# [Drivers with 500+ rated trips] Your lowest & highest overall ratings, trends, and effects?



## UberIgnorance (Jun 20, 2016)

Ohai fellow Uber vets!
I have a few questions for discussion in addition to the cliche "What's your current rating:"

1.) What is your personal record for lowest and highest overall rating since reaching 500 rated trips?

2.) What are some notable trends you've observed in your rating over time?

3.) (if applicable) What changes have you noticed in treatment from pax, perks, and trip requests as your rating has changed?

***

I'll start:
1.) This past June, my rating bottomed out at 4.64. This past Friday, I topped my previous personal best of 4.79.

Current personal best, and still rising:








2.) For the past 5 weeks, my rating has, overall, experienced an unprecedented continuous increase, previously stagnating in the mid 70's or dropping soon after reaching 4.79.

3.) After my most recent return to displaying as 4.8, I started noticing a few pax commenting on my rating to the effect of "You're a 4.8. That's good."

This Monday, I met a lady who mentioned that she goes for drivers who are at least a 4.8.

This morning, when I reached 4.82 for the first time, I got this from Uber:


----------



## crazy916 (Jul 6, 2016)

My rating has stay consistently near 4.84. The highest was 4.87 and the lowest was 4.82.

Top partners in SF are considered 4.89 or higher, Yet I received an email about the Assist at 4.84 a week after everyone else.
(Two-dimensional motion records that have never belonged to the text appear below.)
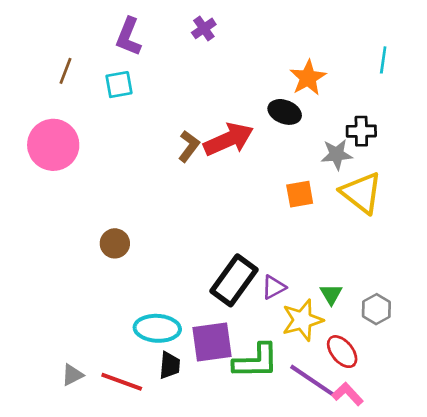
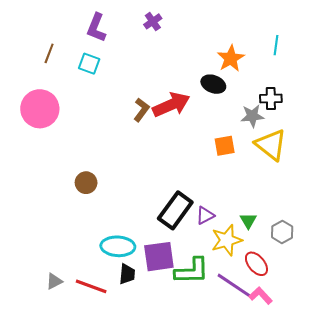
cyan line: (383, 60) -> (276, 45), moved
cyan square: (119, 85) -> (89, 64), turned 30

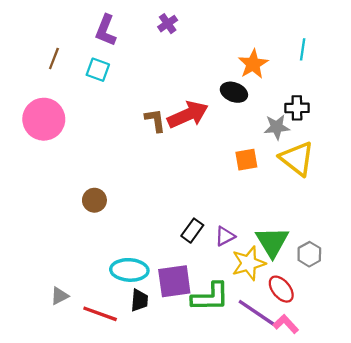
brown L-shape: (141, 110) -> (155, 120), turned -45
black rectangle: (175, 210) -> (192, 231), size x0.6
green triangle: (248, 221) -> (272, 242), size x1.8
gray triangle: (54, 281) -> (60, 296), moved

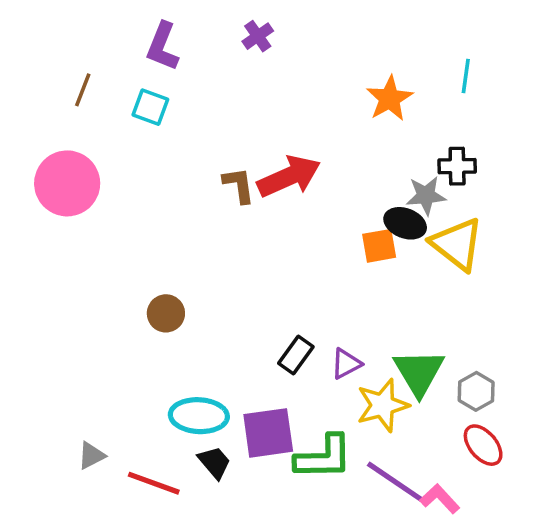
black ellipse: (234, 92) -> (405, 223), moved
brown circle: (94, 200) -> (166, 313), moved
red ellipse: (281, 289) -> (483, 445), moved
black trapezoid: (139, 300) -> (214, 462), turned -45

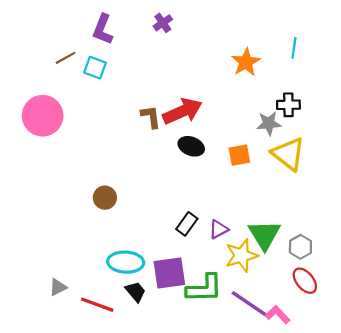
brown line: (83, 90) -> (66, 58), moved, turned 40
black ellipse: (405, 223) -> (191, 146), moved

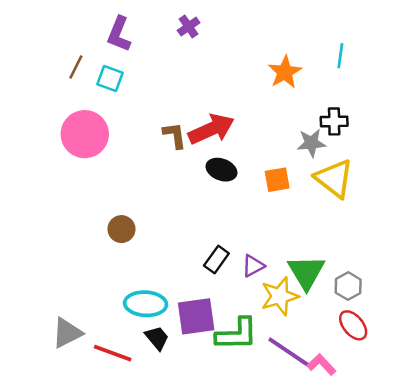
brown line: (66, 58) -> (76, 67), turned -35
pink circle: (43, 116) -> (85, 134), moved
gray triangle: (58, 287) -> (67, 333), size x1.5

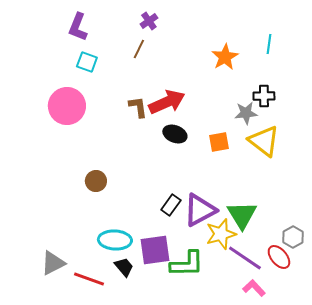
purple L-shape: (119, 34) -> (78, 27), moved
brown line: (76, 67) -> (139, 49), moved
purple triangle: (253, 266) -> (200, 210), size x1.8
gray hexagon: (348, 286) -> (293, 237), moved
purple line: (289, 352) -> (245, 258), moved

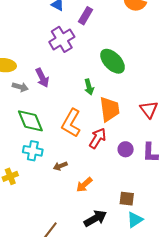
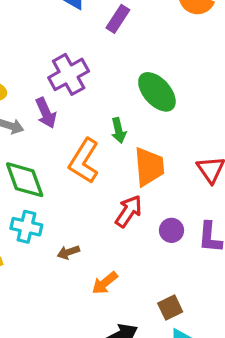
purple cross: (62, 39) -> (69, 74), moved
orange L-shape: (71, 123) -> (84, 161), moved
brown square: (127, 199) -> (170, 308), turned -35

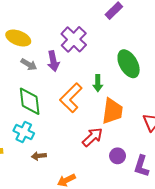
purple cross: (69, 74) -> (74, 39), turned -30
brown arrow: (68, 252) -> (39, 156), moved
I believe they did not have enough drivers sign up so they are trying to add more. My advice would be to not do it. It will mean longer distances to pickup and more liability.


----------



## Oscarthegrouch (Jun 14, 2016)

Currently 4.79, highest 4.8, lowest 4.78. I only drive late-night weekends. Drunks can be brutal on your rating, especially when high surge occurs.


----------



## unPat (Jul 20, 2016)

Uber manipulates ratings. It's the way they keep the drivers on the edge.


----------



## crazy916 (Jul 6, 2016)

unPat said:


> Uber manipulates ratings. It's the way they keep the drivers on the edge.


I don't care about my rating as long as it stays above 4.60.


----------



## Uber315 (Apr 11, 2016)

unPat said:


> Uber manipulates ratings. It's the way they keep the drivers on the edge.


 100 % Fact


----------